You have to know this stuff! This is part of your job!

(Of course I probably said something incorrect in there, and now everyone is going to yell at me to know MY job! Bwahaha)


----------



## JasonCo

telsa said:


> Homework should be run by your foreman// lead man first. :devil3:


This is not a homework question, this is a situation that I ran across in the field and just out of curiosity I'd like to know how to solve it. Why assume this is homework!!! :vs_mad: 

Edit: By the way, I'm the only person in my entire school that has to pay for his schooling. Every other person in my school has their schooling payed for by their company. I am legit 100% the only kid, so if I do have a homework question, it's because I also want to understand it and not just know the answer. I'm in school because I want to learn, I could care less about just posting a question online to get the answer to a question. Schooling doesn't get me a J Card, 8000 hours gets me a J Card. I would of dropped out of school 3 years ago like 70% of the kids already if I was just in school because of my company put me in it. I got in on my own will, had nothing to do with my company. Just wanted to get this off my chest

1:30pm and finally woke up, feeling a bit grumpy so I'm sorry lol. Giving this thread a good read now! Thanks a ton for the responses


----------



## frenchelectrican

JasonCo said:


> This is not a homework question, this is a situation that I ran across in the field and just out of curiosity I'd like to know how to solve it... Why assume this is homework :vs_mad:


If you are in the trade long enough., you should able know this by now.
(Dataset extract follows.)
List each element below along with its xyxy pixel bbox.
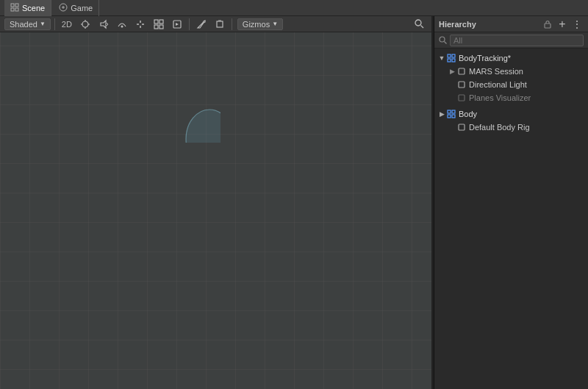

That was one of few thing I learn it when I start working long time ago so I teach my guys to make sure they are aware of derating and conductor fill. 

I know it complety two diffrent things but you have to understand both to get it working smooth. 
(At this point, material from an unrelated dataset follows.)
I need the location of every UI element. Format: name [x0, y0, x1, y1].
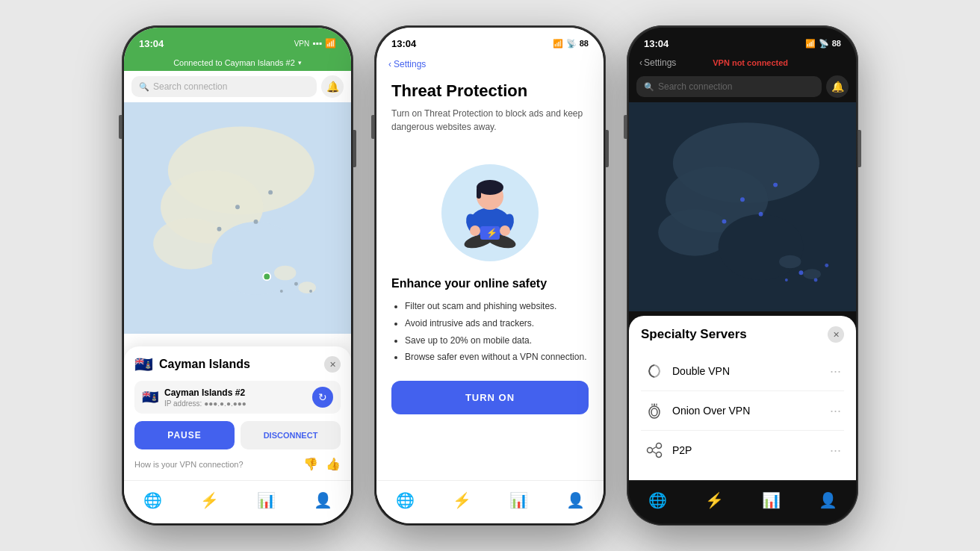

I Do the review on derating and conductor fill from time to time to keep it fresh. especially if you doing alot of conduit runs.

Belive or not the derating do affect the NM cables as well.


----------



## Bird dog

JasonCo said:


> This is not a homework question, this is a situation that I ran across in the field and just out of curiosity I'd like to know how to solve it... Why assume this is homework :vs_mad:


Because it sounds like homework question. What was the situation? Did you have to add a ckt? The answer is 1) Can you physically pull the new wires into the pipe--pipe fill, 2) At what point does your derate on the #12s drop below 20amps (for the OCPD) that you have to repull everything using #10s? Then check pipe fill again because all those #10s may not fit. :vs_laugh:


----------



## macmikeman

Not necessarily in order of importance:

Pipe fill from the appendix in the NEC at the back Ch 9

Ambient temperature

Insulation type

Are the conductors running across a rooftop?
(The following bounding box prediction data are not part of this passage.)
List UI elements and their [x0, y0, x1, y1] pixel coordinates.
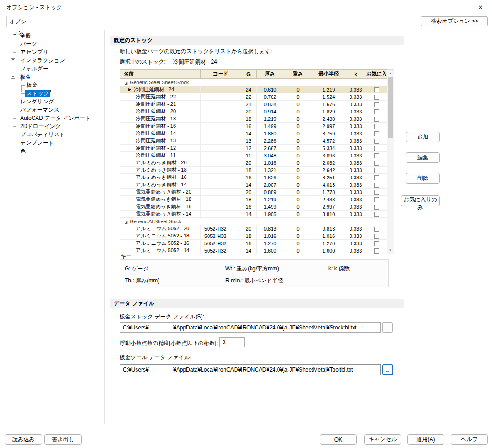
stock-row[interactable]: 冷間圧延鋼材 - 22220.76201.5240.333: [120, 93, 387, 101]
stock-row[interactable]: 冷間圧延鋼材 - 20200.91401.8290.333: [120, 108, 387, 115]
favorite-checkbox[interactable]: [374, 175, 379, 180]
stock-row[interactable]: ▶冷間圧延鋼材 - 24240.61001.2190.333: [120, 86, 387, 93]
tree-item[interactable]: テンプレート: [8, 139, 104, 147]
expand-plus-icon[interactable]: +: [11, 58, 15, 62]
favorite-checkbox[interactable]: [374, 146, 379, 151]
favorite-checkbox[interactable]: [374, 190, 379, 195]
tree-item[interactable]: 2Dドローイング: [8, 122, 104, 130]
vertical-scrollbar[interactable]: ▲ ▼: [387, 69, 394, 254]
tree-item[interactable]: フォルダー: [8, 65, 104, 73]
stock-row[interactable]: 冷間圧延鋼材 - 12122.66705.3340.333: [120, 145, 387, 152]
favorite-checkbox[interactable]: [374, 183, 379, 188]
tree-item[interactable]: パーツ: [8, 40, 104, 48]
export-button[interactable]: 書き出し: [44, 434, 82, 445]
edit-button[interactable]: 編集: [406, 152, 440, 163]
stock-row[interactable]: 冷間圧延鋼材 - 16161.49902.9970.333: [120, 123, 387, 130]
col-k[interactable]: k: [345, 70, 366, 79]
cell-k: 0.333: [345, 203, 366, 211]
tool-file-input[interactable]: [120, 364, 381, 375]
tree-item[interactable]: +インタラクション: [8, 56, 104, 65]
cell-th: 2.286: [257, 137, 284, 145]
col-favorite[interactable]: お気に入...: [366, 70, 387, 79]
stock-name: アルミめっき鋼材 - 18: [136, 167, 187, 173]
stock-row[interactable]: アルミニウム 5052 - 205052-H32200.81300.8130.3…: [120, 225, 387, 232]
stock-row[interactable]: アルミめっき鋼材 - 18181.32102.6420.333: [120, 167, 387, 174]
tree-item[interactable]: AutoCAD データ インポート: [8, 114, 104, 122]
tree-item[interactable]: −板金: [8, 73, 104, 81]
cell-favorite: [366, 130, 387, 137]
favorite-checkbox[interactable]: [374, 153, 379, 158]
stock-row[interactable]: アルミめっき鋼材 - 14142.00704.0130.333: [120, 181, 387, 189]
help-button[interactable]: ヘルプ: [451, 434, 488, 445]
tree-item[interactable]: レンダリング: [8, 97, 104, 106]
stock-row[interactable]: 冷間圧延鋼材 - 18181.21902.4380.333: [120, 115, 387, 123]
favorite-checkbox[interactable]: [374, 109, 379, 114]
col-code[interactable]: コード: [201, 70, 241, 79]
stock-row[interactable]: アルミめっき鋼材 - 16161.62603.2510.333: [120, 174, 387, 181]
stock-row[interactable]: 冷間圧延鋼材 - 11113.04806.0960.333: [120, 152, 387, 159]
tree-item[interactable]: アセンブリ: [8, 48, 104, 56]
stock-row[interactable]: アルミニウム 5052 - 145052-H32141.60001.6000.3…: [120, 247, 387, 254]
favorite-checkbox[interactable]: [374, 124, 379, 129]
stock-row[interactable]: 冷間圧延鋼材 - 13132.28604.5720.333: [120, 137, 387, 145]
favorite-checkbox[interactable]: [374, 102, 379, 107]
stock-name: アルミめっき鋼材 - 20: [136, 160, 187, 165]
scroll-up-icon[interactable]: ▲: [387, 70, 394, 76]
col-gauge[interactable]: G: [241, 70, 257, 79]
stock-row[interactable]: 電気亜鉛めっき鋼材 - 18181.21902.4380.333: [120, 196, 387, 203]
favorite-checkbox[interactable]: [374, 168, 379, 173]
search-options-button[interactable]: 検索オプション >>: [421, 16, 488, 26]
tab-options[interactable]: オプション: [6, 16, 29, 27]
precision-input[interactable]: [219, 337, 245, 347]
tree-item[interactable]: 板金: [8, 81, 104, 89]
tree-item[interactable]: ストック: [8, 89, 104, 97]
tool-file-browse-button[interactable]: ...: [382, 364, 393, 375]
favorite-checkbox[interactable]: [374, 131, 379, 136]
favorite-checkbox[interactable]: [374, 212, 379, 217]
col-min-radius[interactable]: 最小半径: [312, 70, 345, 79]
group-row[interactable]: ◢Generic Steel Sheet Stock: [120, 79, 387, 86]
scrollbar-thumb[interactable]: [388, 77, 393, 138]
stock-file-browse-button[interactable]: ...: [382, 322, 393, 333]
col-weight[interactable]: 重み: [284, 70, 312, 79]
favorite-checkbox[interactable]: [374, 87, 379, 92]
group-expand-icon[interactable]: ◢: [125, 220, 127, 224]
favorite-checkbox[interactable]: [374, 117, 379, 122]
cancel-button[interactable]: キャンセル: [364, 434, 401, 445]
stock-row[interactable]: アルミニウム 5052 - 185052-H32181.01601.0160.3…: [120, 232, 387, 240]
delete-button[interactable]: 削除: [406, 173, 440, 184]
favorite-checkbox[interactable]: [374, 248, 379, 254]
ok-button[interactable]: OK: [320, 434, 357, 445]
collapse-minus-icon[interactable]: −: [11, 75, 15, 79]
tree-item[interactable]: プロパティリスト: [8, 130, 104, 139]
apply-button[interactable]: 適用(A): [407, 434, 444, 445]
group-expand-icon[interactable]: ◢: [125, 81, 127, 85]
favorite-checkbox[interactable]: [374, 95, 379, 100]
favorite-checkbox[interactable]: [374, 227, 379, 232]
favorite-checkbox[interactable]: [374, 139, 379, 144]
tree-item[interactable]: 色: [8, 147, 104, 155]
col-name[interactable]: 名前: [120, 70, 201, 79]
favorite-checkbox[interactable]: [374, 234, 379, 239]
load-button[interactable]: 読み込み: [5, 434, 42, 445]
cell-wt: 0: [284, 203, 312, 211]
add-button[interactable]: 追加: [406, 132, 440, 142]
stock-row[interactable]: 電気亜鉛めっき鋼材 - 16161.49902.9970.333: [120, 203, 387, 211]
scroll-down-icon[interactable]: ▼: [387, 247, 394, 254]
stock-file-input[interactable]: [120, 322, 381, 333]
favorites-only-button[interactable]: お気に入りのみ: [401, 195, 440, 206]
favorite-checkbox[interactable]: [374, 241, 379, 246]
group-row[interactable]: ◢Generic Al Sheet Stock: [120, 218, 387, 225]
favorite-checkbox[interactable]: [374, 205, 379, 210]
tree-item[interactable]: パフォーマンス: [8, 106, 104, 114]
favorite-checkbox[interactable]: [374, 197, 379, 202]
close-button[interactable]: ✕: [470, 0, 491, 14]
stock-row[interactable]: 電気亜鉛めっき鋼材 - 20200.88901.7780.333: [120, 189, 387, 196]
favorite-checkbox[interactable]: [374, 161, 379, 166]
stock-row[interactable]: 冷間圧延鋼材 - 21210.83801.6760.333: [120, 101, 387, 108]
stock-row[interactable]: アルミめっき鋼材 - 20201.01602.0320.333: [120, 159, 387, 167]
stock-row[interactable]: 冷間圧延鋼材 - 14141.88003.7590.333: [120, 130, 387, 137]
stock-row[interactable]: 電気亜鉛めっき鋼材 - 14141.90503.8100.333: [120, 211, 387, 218]
stock-row[interactable]: アルミニウム 5052 - 165052-H32161.27001.2700.3…: [120, 240, 387, 247]
col-thickness[interactable]: 厚み: [257, 70, 284, 79]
Derate according to number of wires in that conduit.

If this is all serving ac motors with those hermetically sealed compressors with the overload bimetal interrupter's built in to them? (may affect de-rating a bit depending on wire type and size. )

Lastly and not really required by code but rather by common sense- voltage drop. (You want the stuff to work correctly right? And get paid right?)


----------



## Eddie702

The # of conductors you can put in a pipe = the maximum # of that size wire that you can pull in and not be over 40% fill.

Then, if you have more than 3 cc conductors you have to derate the wire ampacity based on how many cc conductors you actually have. You also may have to derate for ambient temperature as well.

If because of derating you have to increase your wire size then you have to go back to the beginning and recalculate with the larger wire.

This is based on using the same size pipe


----------